Nibble away your cholesterol with almonds and eggplant

By Angela Stephens
Gannett News Service

Recently, researchers concluded that a group of people with high cholesterol who had been placed on a low-fat vegetarian diet could reduce their "bad" cholesterol levels. This diet, filled with eggplant, okra, soy protein, almonds, barley, legumes and psyllium, produced a nearly 29 percent drop in cholesterol — close to the 31 percent achieved by a combination of a regular low-fat diet plus cholesterol-reducing drugs.

Adding more of those elements into one's diet is good health advice.

Almonds are a great snack. They've been shown to help reduce cholesterol. Sprinkle toasted almonds on dishes, including the tossed salad with dinner. But they are high in calories, so you'd better skip the ice cream to make up for it.

Eggplant, which belongs to the nightshade family (which also includes tomatoes, potatoes and peppers), has antioxidant qualities. It also is high in potassium, magnesium and folate. Even if it's not high on your list of desirable foods, its mild taste and texture pair with other foods, particularly flavorful or spicy marinades or sauces such as curry.
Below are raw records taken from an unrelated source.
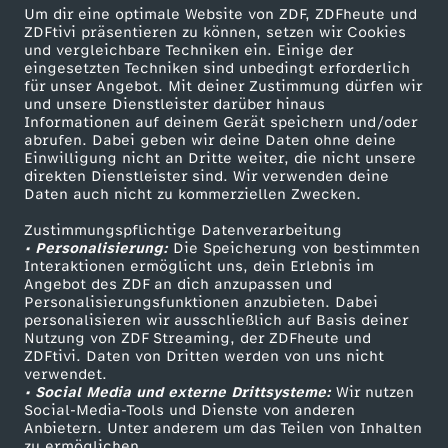
Um dir eine optimale Website von ZDF, ZDFheute und
ZDFtivi präsentieren zu können, setzen wir Cookies
Briouats mit Hähnchenfüllung
und vergleichbare Techniken ein. Einige der
eingesetzten Techniken sind unbedingt erforderlich
Herunterladen
für unser Angebot. Mit deiner Zustimmung dürfen wir
16 KB (PDF)
und unsere Dienstleister darüber hinaus
Informationen auf deinem Gerät speichern und/oder
abrufen. Dabei geben wir deine Daten ohne deine
Grünkohl-Gemüsesuppe mit Grünkohlchips
Einwilligung nicht an Dritte weiter, die nicht unsere
Herunterladen
direkten Dienstleister sind. Wir verwenden deine
63 KB (PDF)
Daten auch nicht zu kommerziellen Zwecken.
Zustimmungspflichtige Datenverarbeitung
Selbstgemachtes Knäckebrot
• Personalisierung:
Die Speicherung von bestimmten
Interaktionen ermöglicht uns, dein Erlebnis im
Herunterladen
Angebot des ZDF an dich anzupassen und
191 KB (PDF)
Personalisierungsfunktionen anzubieten. Dabei
personalisieren wir ausschließlich auf Basis deiner
Nutzung von ZDF Streaming, der ZDFheute und
Kaffeevariationen von Alessandro Metafune
ZDFtivi. Daten von Dritten werden von uns nicht
Herunterladen
verwendet.
99 KB (PDF)
• Social Media und externe Drittsysteme:
Wir nutzen
Social-Media-Tools und Dienste von anderen
Anbietern. Unter anderem um das Teilen von Inhalten
Linsen-Bowl mit gebackener Rote Bete
zu ermöglichen.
Here are a few ways to serve eggplant:

  • Eggplant curries and other spicy stews.
  • Eggplant stir-fries. Or just add some into your standard vegetarian stir-fry.
  • Roasted and pureed into a dip such as baba ghanoush.
  • Marinated and grilled as a side dish or main course item. (Try topping it with crumbled feta cheese after grilling.)
  • Eggplant gratins. Many of these recipes pair it with tomatoes and Mediterranean herbs such as oregano or thyme.
  • Stuffed with a tomato or mushroom mixture and baked.
  • As ratatouille, cooked with zucchini in olive oil and garlic with onion, red pepper and fresh basil.